By Jeremy Abram — JeremyAbram.net
Executive summary
When you tap an app or load a page, a vast human-and-machine system hums to life: cables on ocean floors, humming data centers, rooftop antennas, quiet standards committees, volunteer open-source maintainers, and on-call engineers who sleep with a pager. This article maps that hidden workforce and the physical, organizational, and legal scaffolding they operate—so we can finally see the digital world as the engineered public utility it has become.
1) The physical backbone (you can touch it)
Undersea fiber & landing stations.
Most international traffic rides glass fibers inside armored submarine cables. Specialized ships lay and repair them; shore teams run the landing stations where cables surface, power is injected, and signals join terrestrial fiber rings.
Terrestrial fiber & rights-of-way.
City blocks hide “meet-me” vaults, handholes, and conduits. Field techs splice hair-thin fibers in the rain; utility crews negotiate pole attachments; municipalities manage dig permits so backhoes don’t take out half a city’s connectivity.
Internet exchange points (IXPs).
Unassuming rooms full of switches where networks swap traffic. Neutral operators maintain the fabric; participants manage BGP sessions; facilities teams ensure redundant power, cooling, and physical security.
Cell towers & last-mile plant.
Riggers climb towers to swap antennas; radio engineers tune spectrum; outside-plant crews repair drop lines for fiber-to-the-home and keep neighborhood cabinets warm, dry, and powered.
Data centers (the factories of information).
SREs and facility engineers keep the “MEP” stack—mechanical, electrical, plumbing—alive: UPS and battery rooms, diesel generators, switchgear, chillers/CRACs, hot/cold aisles, fire-suppression, and access control. Uptime depends as much on a correctly torqued breaker as on a perfectly tuned database.
2) The logical backbone (you can’t touch it, but it touches everything)
Routing & addressing (BGP, RPKI, RIRs).
Network engineers advertise and secure routes; regional internet registries (ARIN, RIPE, APNIC, LACNIC, AFRINIC) allocate number resources; operators deploy route filtering and RPKI to prevent hijacks; MANRS sets norms for good behavior.
Naming & time (DNS, ICANN, NTP).
DNS root operators, registries, and registrars keep names resolvable; resolvers cache wisely; DNSSEC chains trust.
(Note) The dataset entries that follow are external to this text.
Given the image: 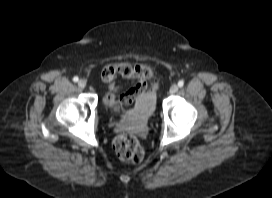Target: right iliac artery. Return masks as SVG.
Wrapping results in <instances>:
<instances>
[{"label":"right iliac artery","instance_id":"obj_1","mask_svg":"<svg viewBox=\"0 0 272 198\" xmlns=\"http://www.w3.org/2000/svg\"><path fill=\"white\" fill-rule=\"evenodd\" d=\"M78 80H79V78H78L77 76H75V77L73 78V81H74V82H78Z\"/></svg>","mask_w":272,"mask_h":198}]
</instances>
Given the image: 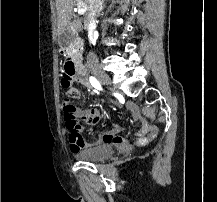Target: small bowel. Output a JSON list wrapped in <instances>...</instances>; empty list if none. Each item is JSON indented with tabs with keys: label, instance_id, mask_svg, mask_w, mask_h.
<instances>
[{
	"label": "small bowel",
	"instance_id": "1",
	"mask_svg": "<svg viewBox=\"0 0 217 202\" xmlns=\"http://www.w3.org/2000/svg\"><path fill=\"white\" fill-rule=\"evenodd\" d=\"M67 66H70L67 64ZM59 90H73L70 94L72 99H80L82 93L79 89L75 88V85H59ZM128 110L131 112L134 118H138L139 113L135 104L129 103ZM74 115L77 119L83 122L95 126L103 118L102 111L99 107H89V108H75ZM142 128L136 132L133 141H129L124 138H120L118 133L120 132V126L113 125L110 132L103 133L98 139L94 140L93 143L86 142H70V147H93L100 144H117L121 149L128 150L133 146H145L153 141L158 132V128L155 124L146 118H142ZM68 141H83V136H81V131H70V136H68Z\"/></svg>",
	"mask_w": 217,
	"mask_h": 202
}]
</instances>
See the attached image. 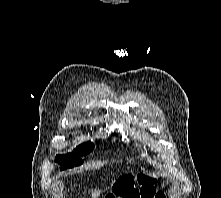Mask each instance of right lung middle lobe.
Returning <instances> with one entry per match:
<instances>
[{
    "instance_id": "right-lung-middle-lobe-1",
    "label": "right lung middle lobe",
    "mask_w": 221,
    "mask_h": 198,
    "mask_svg": "<svg viewBox=\"0 0 221 198\" xmlns=\"http://www.w3.org/2000/svg\"><path fill=\"white\" fill-rule=\"evenodd\" d=\"M93 148L94 145L92 142L81 144L80 146L76 147V149H74L75 155L71 153L66 155H58L55 158V162L61 165L60 170H65L68 168L79 166L83 163V161L80 158H77L76 155H86L89 152H91Z\"/></svg>"
}]
</instances>
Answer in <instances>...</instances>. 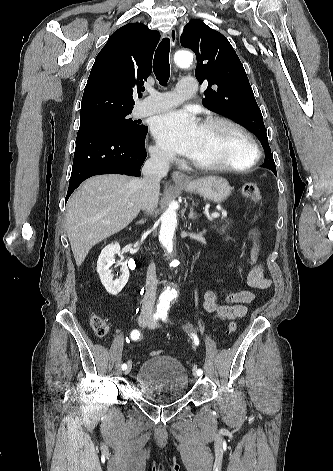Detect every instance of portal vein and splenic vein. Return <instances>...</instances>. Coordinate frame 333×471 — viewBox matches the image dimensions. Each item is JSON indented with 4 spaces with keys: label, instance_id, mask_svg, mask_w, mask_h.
Segmentation results:
<instances>
[{
    "label": "portal vein and splenic vein",
    "instance_id": "portal-vein-and-splenic-vein-1",
    "mask_svg": "<svg viewBox=\"0 0 333 471\" xmlns=\"http://www.w3.org/2000/svg\"><path fill=\"white\" fill-rule=\"evenodd\" d=\"M220 216V213L214 212L211 215L208 216L209 220H213L215 218H218Z\"/></svg>",
    "mask_w": 333,
    "mask_h": 471
}]
</instances>
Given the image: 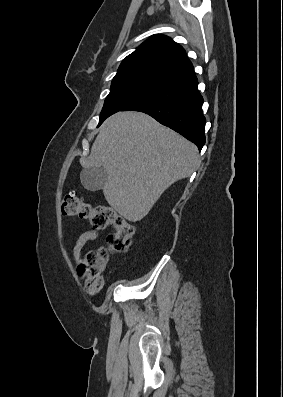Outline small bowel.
I'll return each mask as SVG.
<instances>
[{
  "label": "small bowel",
  "mask_w": 283,
  "mask_h": 397,
  "mask_svg": "<svg viewBox=\"0 0 283 397\" xmlns=\"http://www.w3.org/2000/svg\"><path fill=\"white\" fill-rule=\"evenodd\" d=\"M98 237H99V232L97 230L85 231L77 237L72 249V255L75 262L78 263L80 261L82 250L85 247V245L90 241L96 240Z\"/></svg>",
  "instance_id": "obj_1"
}]
</instances>
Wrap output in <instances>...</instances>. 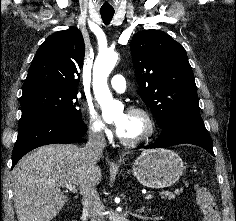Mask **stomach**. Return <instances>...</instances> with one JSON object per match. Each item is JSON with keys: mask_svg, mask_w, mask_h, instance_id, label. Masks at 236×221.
Segmentation results:
<instances>
[{"mask_svg": "<svg viewBox=\"0 0 236 221\" xmlns=\"http://www.w3.org/2000/svg\"><path fill=\"white\" fill-rule=\"evenodd\" d=\"M133 174L149 188H165L176 183L184 170L182 159L167 149L143 151L133 163Z\"/></svg>", "mask_w": 236, "mask_h": 221, "instance_id": "stomach-1", "label": "stomach"}]
</instances>
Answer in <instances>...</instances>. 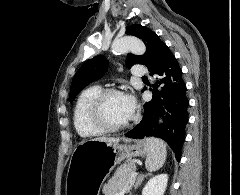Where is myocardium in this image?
Returning <instances> with one entry per match:
<instances>
[{"label":"myocardium","instance_id":"1","mask_svg":"<svg viewBox=\"0 0 240 195\" xmlns=\"http://www.w3.org/2000/svg\"><path fill=\"white\" fill-rule=\"evenodd\" d=\"M123 96V93L119 90L108 89L101 91L92 101L90 105V119L94 125L103 130L104 132H121L129 129L132 123L129 121L125 124L114 125L112 124L106 115V104L112 97Z\"/></svg>","mask_w":240,"mask_h":195}]
</instances>
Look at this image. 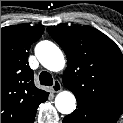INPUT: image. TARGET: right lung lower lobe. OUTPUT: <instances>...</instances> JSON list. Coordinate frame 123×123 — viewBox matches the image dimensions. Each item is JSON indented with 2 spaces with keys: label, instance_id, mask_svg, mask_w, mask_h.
<instances>
[{
  "label": "right lung lower lobe",
  "instance_id": "1",
  "mask_svg": "<svg viewBox=\"0 0 123 123\" xmlns=\"http://www.w3.org/2000/svg\"><path fill=\"white\" fill-rule=\"evenodd\" d=\"M34 118H35V116L32 118L31 121H29V123H33L34 122Z\"/></svg>",
  "mask_w": 123,
  "mask_h": 123
}]
</instances>
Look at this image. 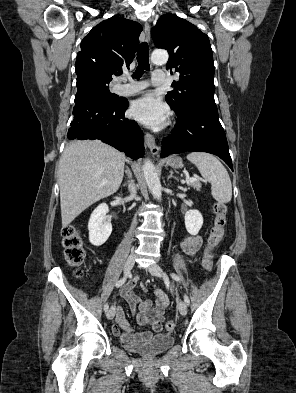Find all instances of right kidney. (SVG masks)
Listing matches in <instances>:
<instances>
[{
	"label": "right kidney",
	"instance_id": "1",
	"mask_svg": "<svg viewBox=\"0 0 296 393\" xmlns=\"http://www.w3.org/2000/svg\"><path fill=\"white\" fill-rule=\"evenodd\" d=\"M108 205L100 204L91 214L88 222L89 241L94 246L103 245L112 232V224L106 221Z\"/></svg>",
	"mask_w": 296,
	"mask_h": 393
}]
</instances>
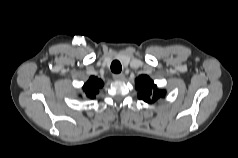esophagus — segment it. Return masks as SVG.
Returning a JSON list of instances; mask_svg holds the SVG:
<instances>
[{"label": "esophagus", "instance_id": "34e87169", "mask_svg": "<svg viewBox=\"0 0 238 158\" xmlns=\"http://www.w3.org/2000/svg\"><path fill=\"white\" fill-rule=\"evenodd\" d=\"M114 80L120 81L124 79V74L123 73H119V74H114L113 75Z\"/></svg>", "mask_w": 238, "mask_h": 158}]
</instances>
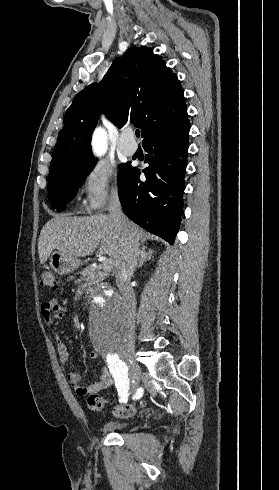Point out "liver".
Instances as JSON below:
<instances>
[{
	"instance_id": "1",
	"label": "liver",
	"mask_w": 279,
	"mask_h": 490,
	"mask_svg": "<svg viewBox=\"0 0 279 490\" xmlns=\"http://www.w3.org/2000/svg\"><path fill=\"white\" fill-rule=\"evenodd\" d=\"M125 228H118L109 216H87V218H65L64 214L55 216L43 226L38 242L40 264L47 262L51 252L58 250L71 258H84L95 252L107 254L113 264L122 262L125 254L127 234H134L140 244H144L146 234L139 226L128 220ZM128 230V232H127Z\"/></svg>"
}]
</instances>
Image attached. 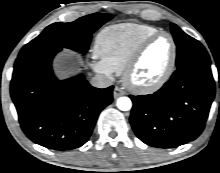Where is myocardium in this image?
Instances as JSON below:
<instances>
[{"label": "myocardium", "mask_w": 220, "mask_h": 173, "mask_svg": "<svg viewBox=\"0 0 220 173\" xmlns=\"http://www.w3.org/2000/svg\"><path fill=\"white\" fill-rule=\"evenodd\" d=\"M166 36L171 43V57L170 62L164 73L154 82L150 84H136L131 80V74L136 69L143 53L146 48L155 40L160 37ZM177 61V44L173 35L166 31H159L147 38H145L135 49L130 59L126 63L123 72L122 79L128 89L137 94H150L159 90L171 77L174 72Z\"/></svg>", "instance_id": "f54148a6"}]
</instances>
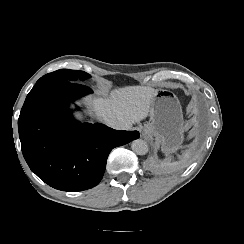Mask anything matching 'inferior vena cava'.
I'll return each instance as SVG.
<instances>
[{
    "mask_svg": "<svg viewBox=\"0 0 244 244\" xmlns=\"http://www.w3.org/2000/svg\"><path fill=\"white\" fill-rule=\"evenodd\" d=\"M103 120H104L105 124H107L111 128H114V129H122V130L129 129V127L127 126V124L120 123L115 118L103 117Z\"/></svg>",
    "mask_w": 244,
    "mask_h": 244,
    "instance_id": "1",
    "label": "inferior vena cava"
}]
</instances>
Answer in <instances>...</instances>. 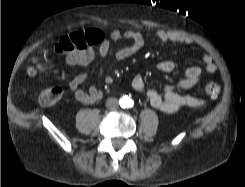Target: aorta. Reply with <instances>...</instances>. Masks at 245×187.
Segmentation results:
<instances>
[{
    "mask_svg": "<svg viewBox=\"0 0 245 187\" xmlns=\"http://www.w3.org/2000/svg\"><path fill=\"white\" fill-rule=\"evenodd\" d=\"M123 102H122V106H127V104H128V102L130 101V99H128L127 97H125V98H123V100H122Z\"/></svg>",
    "mask_w": 245,
    "mask_h": 187,
    "instance_id": "aorta-1",
    "label": "aorta"
}]
</instances>
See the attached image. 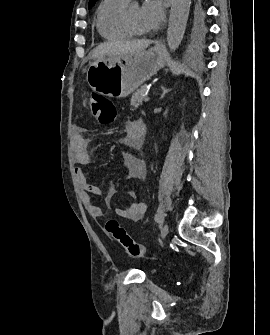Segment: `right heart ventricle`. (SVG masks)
<instances>
[{
  "mask_svg": "<svg viewBox=\"0 0 270 335\" xmlns=\"http://www.w3.org/2000/svg\"><path fill=\"white\" fill-rule=\"evenodd\" d=\"M128 2L123 0H103L99 4L96 11V29L103 38L108 40H122L133 36L122 23V14Z\"/></svg>",
  "mask_w": 270,
  "mask_h": 335,
  "instance_id": "e07e8e85",
  "label": "right heart ventricle"
}]
</instances>
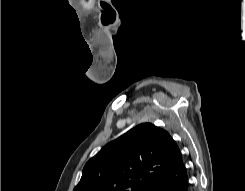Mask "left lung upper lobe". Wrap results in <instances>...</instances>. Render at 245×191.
<instances>
[{
	"label": "left lung upper lobe",
	"instance_id": "1",
	"mask_svg": "<svg viewBox=\"0 0 245 191\" xmlns=\"http://www.w3.org/2000/svg\"><path fill=\"white\" fill-rule=\"evenodd\" d=\"M180 155L166 130L139 124L86 163L73 191H153Z\"/></svg>",
	"mask_w": 245,
	"mask_h": 191
}]
</instances>
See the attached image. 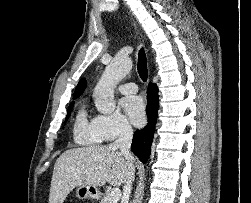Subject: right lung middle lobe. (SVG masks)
I'll use <instances>...</instances> for the list:
<instances>
[{
	"instance_id": "dd1d6c3e",
	"label": "right lung middle lobe",
	"mask_w": 251,
	"mask_h": 203,
	"mask_svg": "<svg viewBox=\"0 0 251 203\" xmlns=\"http://www.w3.org/2000/svg\"><path fill=\"white\" fill-rule=\"evenodd\" d=\"M73 105H74V102H73V103H71V104L69 105L66 120L68 119V117H69V115H70V113H71V110H72V108H73Z\"/></svg>"
}]
</instances>
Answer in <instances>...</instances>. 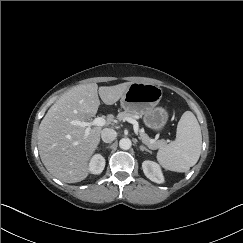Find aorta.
I'll list each match as a JSON object with an SVG mask.
<instances>
[{
    "label": "aorta",
    "instance_id": "aorta-1",
    "mask_svg": "<svg viewBox=\"0 0 243 243\" xmlns=\"http://www.w3.org/2000/svg\"><path fill=\"white\" fill-rule=\"evenodd\" d=\"M131 146H132V142L129 138H122L119 141V147L123 150H128L131 148Z\"/></svg>",
    "mask_w": 243,
    "mask_h": 243
}]
</instances>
Meanwhile, NTP servers (and PTP in finance/5G) keep clocks aligned—without accurate time, encryption, logs, and distributed systems wobble.
Standards bodies & protocol stewards.
Volunteer engineers in the IETF write RFCs; W3C evolves the web platform; IEEE standardizes PHY/MAC layers; open governance and rough consensus create the rules everyone quietly follows.
Content delivery & edge.
CDNs place caches near users; edge orchestration schedules workloads across POPs; site reliability teams roll out config safely and revert faster than users can tweet “it’s down.”
3) The human layer (often invisible by design)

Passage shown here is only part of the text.